I know that there are many related threads, packages and papers. Currently I`m reading through many of them. However, I don't plan to dig too deeply into this topic. I need a sound method that works with strongly dependent univariate time series (in large samples). My champion so far is the Kokoszka & Leipus test as evaluated and discussed in this paper
ANDREOU (2002) DETECTING MULTIPLE BREAKS IN FINANCIAL MARKET VOLATILITY DYNAMICS
but there seems to be no implementation of this test in R? Maybe someone knows better?
I've spotted the Inclán and Tiao (1994) test (which is also discussed in this paper) in the
changepoint package. But this method is too sensitive to outliers. It is originally developed for independent data, so additional transformations might be required first.

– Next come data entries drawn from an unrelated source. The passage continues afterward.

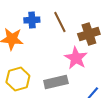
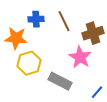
yellow hexagon: (18, 79) -> (29, 63), moved
gray rectangle: (56, 82) -> (60, 81), turned 40

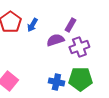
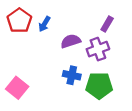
purple rectangle: (70, 25) -> (107, 24), moved
blue cross: (56, 82) -> (72, 75), moved

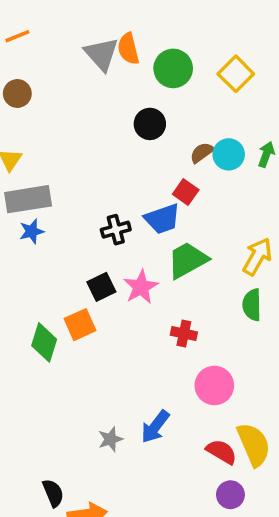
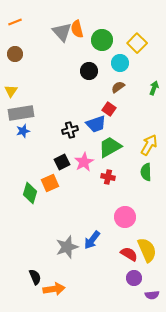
cyan circle: (229, 154) -> (120, 63), moved
red cross: (184, 334) -> (108, 177), moved
gray star: (110, 439) -> (67, 247), size x1.6

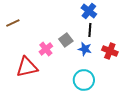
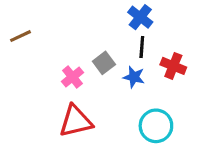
red cross: (110, 51) -> (173, 66), moved
red triangle: (27, 67) -> (76, 121), moved
cyan circle: (84, 80) -> (156, 126), moved

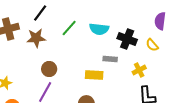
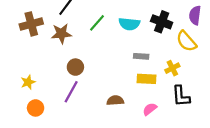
black cross: (127, 39) -> (162, 22), moved
yellow semicircle: (152, 45) -> (186, 41), size x1.5
yellow rectangle: (94, 75) -> (147, 79), moved

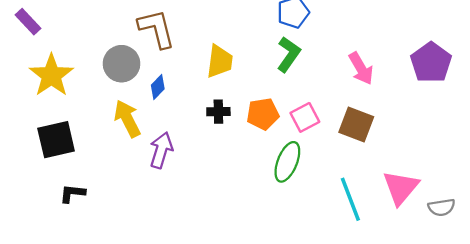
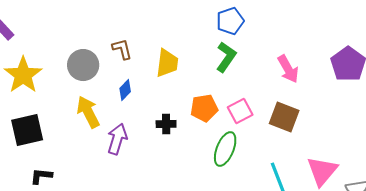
brown L-shape: (157, 29) -> (122, 49), moved, size x0.6
blue diamond: (158, 87) -> (125, 90), moved
black cross: (218, 112) -> (166, 124), moved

The following paper also develops an interesting method and offers R code:
Fryzlewicz (2014) Multiple-change-point detection for auto-regressive conditional heteroscedastic processes
Currently I'm also checking the
bcppackage and the
strucchange package (while the latter seems to be made for roughly independent data).
I`m a bit lost between all these alternatives. And due to deadline constraints I have not the time to evaluate all these different possibilities (and many more that I have not listed here).
Is there an R user who can recommend a certain method based on his own experience? The application will be to financial returns for a project at uni.